What's really happening with these protests is that the genuine rage and not unreasonable economic insecurity of these citizens is being stoked, exploited, distorted and manipulated by movement leaders for entirely different ends. The people who are leading them -- Rush Limbaugh, the Murdoch-owned Fox News, Glenn Beck, business-dominated organizations of the type led by Dick Armey -- are cultural warriors above everything else. They're all in a far different socioeconomic position than the "middle-income Americans" whose anger they're ostensibly representing. Their principal preoccupation is their cultural contempt for various groups (illegal immigrants, the "undeserving" poor, liberals) and their desire to preserve the status quo whereby the prime beneficiaries of government policies remain themselves: the super rich and the interests that control Washington.
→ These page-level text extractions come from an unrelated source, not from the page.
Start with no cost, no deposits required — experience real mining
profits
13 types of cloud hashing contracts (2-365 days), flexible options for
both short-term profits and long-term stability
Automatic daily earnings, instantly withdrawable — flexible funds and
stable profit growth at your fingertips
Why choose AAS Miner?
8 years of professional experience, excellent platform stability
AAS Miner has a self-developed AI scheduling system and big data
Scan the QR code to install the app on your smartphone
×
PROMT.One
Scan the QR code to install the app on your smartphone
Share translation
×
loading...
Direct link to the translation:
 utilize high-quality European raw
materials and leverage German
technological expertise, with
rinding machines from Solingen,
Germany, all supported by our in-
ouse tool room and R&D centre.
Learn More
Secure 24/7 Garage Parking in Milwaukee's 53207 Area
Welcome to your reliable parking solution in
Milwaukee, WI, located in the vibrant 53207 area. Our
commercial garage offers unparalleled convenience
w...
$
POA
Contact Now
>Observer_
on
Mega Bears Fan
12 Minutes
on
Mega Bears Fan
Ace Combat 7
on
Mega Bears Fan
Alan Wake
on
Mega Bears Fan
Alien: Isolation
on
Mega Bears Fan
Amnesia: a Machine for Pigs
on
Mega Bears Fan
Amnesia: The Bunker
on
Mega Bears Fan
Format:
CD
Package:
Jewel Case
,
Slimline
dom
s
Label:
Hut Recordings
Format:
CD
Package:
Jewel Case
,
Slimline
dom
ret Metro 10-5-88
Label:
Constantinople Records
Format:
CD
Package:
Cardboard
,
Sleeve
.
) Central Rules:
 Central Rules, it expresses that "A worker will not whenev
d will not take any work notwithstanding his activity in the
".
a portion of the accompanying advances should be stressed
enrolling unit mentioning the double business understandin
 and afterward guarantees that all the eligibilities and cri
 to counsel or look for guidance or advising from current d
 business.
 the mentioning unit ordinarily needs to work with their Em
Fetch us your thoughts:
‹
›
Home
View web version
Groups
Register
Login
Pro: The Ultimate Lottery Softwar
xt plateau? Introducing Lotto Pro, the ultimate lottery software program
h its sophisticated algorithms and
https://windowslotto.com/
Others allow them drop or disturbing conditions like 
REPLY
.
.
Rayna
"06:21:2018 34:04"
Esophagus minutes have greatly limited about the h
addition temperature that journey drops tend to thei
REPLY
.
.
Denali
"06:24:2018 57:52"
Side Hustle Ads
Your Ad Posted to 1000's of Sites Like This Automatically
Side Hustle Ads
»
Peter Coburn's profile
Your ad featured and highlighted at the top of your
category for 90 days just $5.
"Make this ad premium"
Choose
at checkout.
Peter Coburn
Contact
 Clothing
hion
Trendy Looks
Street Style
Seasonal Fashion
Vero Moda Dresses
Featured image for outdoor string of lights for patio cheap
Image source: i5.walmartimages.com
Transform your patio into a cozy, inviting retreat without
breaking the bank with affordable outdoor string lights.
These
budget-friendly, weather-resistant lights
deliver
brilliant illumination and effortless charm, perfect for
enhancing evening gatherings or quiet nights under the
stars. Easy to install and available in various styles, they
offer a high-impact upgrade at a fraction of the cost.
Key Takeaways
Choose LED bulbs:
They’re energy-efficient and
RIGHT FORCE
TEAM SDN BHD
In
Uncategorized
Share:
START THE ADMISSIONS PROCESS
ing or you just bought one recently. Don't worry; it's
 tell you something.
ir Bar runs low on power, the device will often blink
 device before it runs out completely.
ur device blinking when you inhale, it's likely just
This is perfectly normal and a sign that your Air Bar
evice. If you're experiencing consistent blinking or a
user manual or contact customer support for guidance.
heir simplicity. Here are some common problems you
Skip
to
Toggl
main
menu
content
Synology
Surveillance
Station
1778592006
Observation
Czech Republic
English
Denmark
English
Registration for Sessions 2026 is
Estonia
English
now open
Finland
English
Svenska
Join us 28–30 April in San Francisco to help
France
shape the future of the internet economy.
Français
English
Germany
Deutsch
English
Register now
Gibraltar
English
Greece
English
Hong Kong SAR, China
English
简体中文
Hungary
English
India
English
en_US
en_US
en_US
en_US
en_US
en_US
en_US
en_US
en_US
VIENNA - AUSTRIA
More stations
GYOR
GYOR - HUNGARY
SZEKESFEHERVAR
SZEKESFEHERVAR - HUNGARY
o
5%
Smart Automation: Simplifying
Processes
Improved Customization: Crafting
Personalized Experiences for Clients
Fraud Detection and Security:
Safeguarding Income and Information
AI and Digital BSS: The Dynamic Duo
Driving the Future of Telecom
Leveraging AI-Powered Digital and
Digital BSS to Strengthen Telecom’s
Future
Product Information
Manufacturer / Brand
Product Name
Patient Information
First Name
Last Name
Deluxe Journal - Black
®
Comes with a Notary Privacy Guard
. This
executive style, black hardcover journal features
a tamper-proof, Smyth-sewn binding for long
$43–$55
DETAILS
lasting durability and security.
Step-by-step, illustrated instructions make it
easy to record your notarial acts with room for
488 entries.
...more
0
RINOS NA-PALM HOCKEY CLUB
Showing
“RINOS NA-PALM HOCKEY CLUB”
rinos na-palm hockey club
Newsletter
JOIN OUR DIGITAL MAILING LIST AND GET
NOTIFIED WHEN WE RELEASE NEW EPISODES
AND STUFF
It's certainly true that many of these protesters are driven by the standard right-wing cultural issues which have long shaped that movement -- social issues, religious fears, cultural and racial divisions, and hatred for "liberals" as Communist-Muslim-Terrorist-lovers. For many, all of that is intensified by the humiliation of being completely thrown out of power, at the hands of the first black President. But much of it is fueled by the pillaging of the corporations and Wall St. interests which own their government.